• _WHAT YOU ARE ASKED TO DO_
Give back each entry exactly as written, apart from the pictures.

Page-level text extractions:
▼▼▼

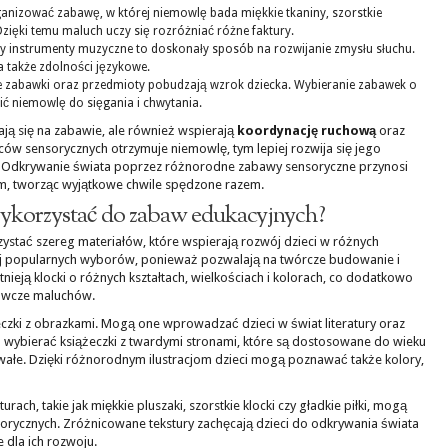
nizować zabawę, w której niemowlę bada miękkie tkaniny, szorstkie
Dzięki temu maluch uczy się rozróżniać różne faktury.
y instrumenty muzyczne to doskonały sposób na rozwijanie zmysłu słuchu.
 także zdolności językowe.
 zabawki oraz przedmioty pobudzają wzrok dziecka. Wybieranie zabawek o
ć niemowlę do sięgania i chwytania.
iają się na zabawie, ale również wspierają
koordynację ruchową
oraz
ów sensorycznych otrzymuje niemowlę, tym lepiej rozwija się jego
 Odkrywanie świata poprzez różnorodne zabawy sensoryczne przynosi
om, tworząc wyjątkowe chwile spędzone razem.
wykorzystać do zabaw edukacyjnych?
tać szereg materiałów, które wspierają rozwój dzieci w różnych
ziej popularnych wyborów, ponieważ pozwalają na twórcze budowanie i
tnieją klocki o różnych kształtach, wielkościach i kolorach, co dodatkowo
nawcze maluchów.
czki z obrazkami. Mogą one wprowadzać dzieci w świat literatury oraz
o wybierać książeczki z twardymi stronami, które są dostosowane do wieku
trwałe. Dzięki różnorodnym ilustracjom dzieci mogą poznawać także kolory,
ch, takie jak miękkie pluszaki, szorstkie klocki czy gładkie piłki, mogą
rycznych. Zróżnicowane tekstury zachęcają dzieci do odkrywania świata
 dla ich rozwoju.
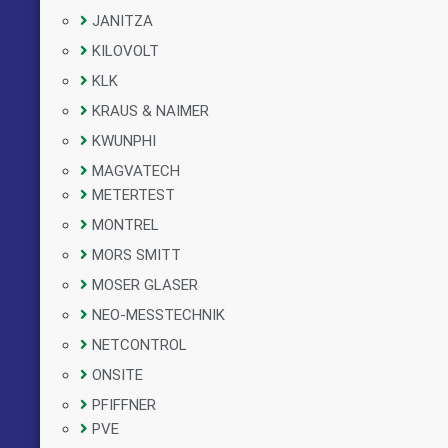
JANITZA
KILOVOLT
KLK
KRAUS & NAIMER
KWUNPHI
MAGVATECH
METERTEST
MONTREL
MORS SMITT
MOSER GLASER
NEO-MESSTECHNIK
NETCONTROL
ONSITE
PFIFFNER
PVE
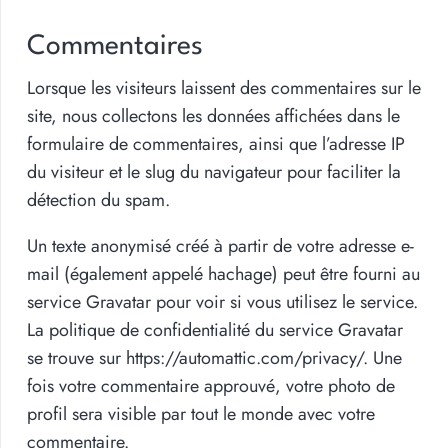
Commentaires
Lorsque les visiteurs laissent des commentaires sur le
site, nous collectons les données affichées dans le
formulaire de commentaires, ainsi que l’adresse IP
du visiteur et le slug du navigateur pour faciliter la
détection du spam.
Un texte anonymisé créé à partir de votre adresse e-
mail (également appelé hachage) peut être fourni au
service Gravatar pour voir si vous utilisez le service.
La politique de confidentialité du service Gravatar
se trouve sur https://automattic.com/privacy/. Une
fois votre commentaire approuvé, votre photo de
profil sera visible par tout le monde avec votre
commentaire.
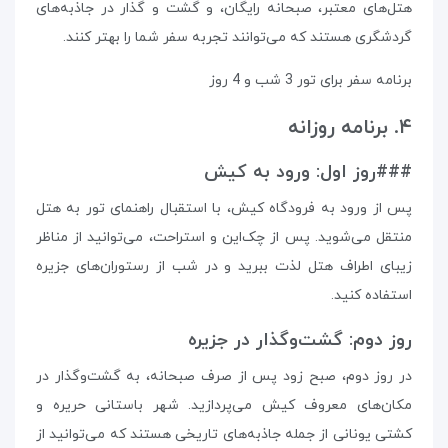
هتل‌های معتبر، صبحانه رایگان، و گشت و گذار در جاذبه‌های
گردشگری هستند که می‌توانند تجربه سفر شما را بهتر کنند.
برنامه سفر برای تور 3 شب و 4 روز
۴. برنامه روزانه
###روز اول: ورود به کیش
پس از ورود به فرودگاه کیش، با استقبال راهنمای تور به هتل
منتقل می‌شوید. پس از چک‌این و استراحت، می‌توانید از مناظر
زیبای اطراف هتل لذت ببرید و در شب از رستوران‌های جزیره
استفاده کنید.
روز دوم: گشت‌وگذار در جزیره
در روز دوم، صبح زود پس از صرف صبحانه، به گشت‌وگذار در
مکان‌های معروف کیش می‌پردازید. شهر باستانی حریره و
کشتی یونانی از جمله جاذبه‌های تاریخی هستند که می‌توانید از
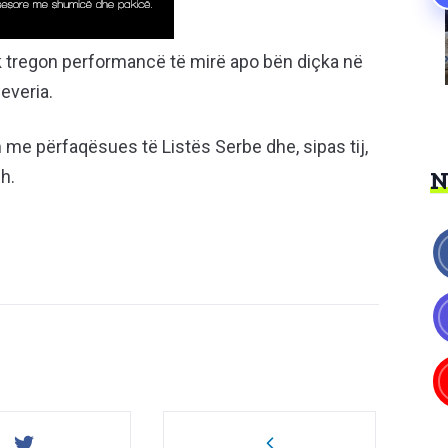
nuk tregon performancë të mirë apo bën diçka në
everia.
 me përfaqësues të Listës Serbe dhe, sipas tij,
h.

▲▲▲

• _ANSWER TO THIS TASK_
nizować zabawę, w której niemowlę bada miękkie tkaniny, szorstkie
Dzięki temu maluch uczy się rozróżniać różne faktury.
y instrumenty muzyczne to doskonały sposób na rozwijanie zmysłu słuchu.
 także zdolności językowe.
 zabawki oraz przedmioty pobudzają wzrok dziecka. Wybieranie zabawek o
ć niemowlę do sięgania i chwytania.
iają się na zabawie, ale również wspierają
koordynację ruchową
oraz
ów sensorycznych otrzymuje niemowlę, tym lepiej rozwija się jego
 Odkrywanie świata poprzez różnorodne zabawy sensoryczne przynosi
om, tworząc wyjątkowe chwile spędzone razem.
wykorzystać do zabaw edukacyjnych?
tać szereg materiałów, które wspierają rozwój dzieci w różnych
ziej popularnych wyborów, ponieważ pozwalają na twórcze budowanie i
tnieją klocki o różnych kształtach, wielkościach i kolorach, co dodatkowo
nawcze maluchów.
czki z obrazkami. Mogą one wprowadzać dzieci w świat literatury oraz
o wybierać książeczki z twardymi stronami, które są dostosowane do wieku
trwałe. Dzięki różnorodnym ilustracjom dzieci mogą poznawać także kolory,
ch, takie jak miękkie pluszaki, szorstkie klocki czy gładkie piłki, mogą
rycznych. Zróżnicowane tekstury zachęcają dzieci do odkrywania świata
 dla ich rozwoju.
JANITZA
KILOVOLT
KLK
KRAUS & NAIMER
KWUNPHI
MAGVATECH
METERTEST
MONTREL
MORS SMITT
MOSER GLASER
NEO-MESSTECHNIK
NETCONTROL
ONSITE
PFIFFNER
PVE
Commentaires
Lorsque les visiteurs laissent des commentaires sur le
site, nous collectons les données affichées dans le
formulaire de commentaires, ainsi que l’adresse IP
du visiteur et le slug du navigateur pour faciliter la
détection du spam.
Un texte anonymisé créé à partir de votre adresse e-
mail (également appelé hachage) peut être fourni au
service Gravatar pour voir si vous utilisez le service.
La politique de confidentialité du service Gravatar
se trouve sur https://automattic.com/privacy/. Une
fois votre commentaire approuvé, votre photo de
profil sera visible par tout le monde avec votre
commentaire.
هتل‌های معتبر، صبحانه رایگان، و گشت و گذار در جاذبه‌های
گردشگری هستند که می‌توانند تجربه سفر شما را بهتر کنند.
برنامه سفر برای تور 3 شب و 4 روز
۴. برنامه روزانه
###روز اول: ورود به کیش
پس از ورود به فرودگاه کیش، با استقبال راهنمای تور به هتل
منتقل می‌شوید. پس از چک‌این و استراحت، می‌توانید از مناظر
زیبای اطراف هتل لذت ببرید و در شب از رستوران‌های جزیره
استفاده کنید.
روز دوم: گشت‌وگذار در جزیره
در روز دوم، صبح زود پس از صرف صبحانه، به گشت‌وگذار در
مکان‌های معروف کیش می‌پردازید. شهر باستانی حریره و
کشتی یونانی از جمله جاذبه‌های تاریخی هستند که می‌توانید از
nuk tregon performancë të mirë apo bën diçka në
everia.
 me përfaqësues të Listës Serbe dhe, sipas tij,
h.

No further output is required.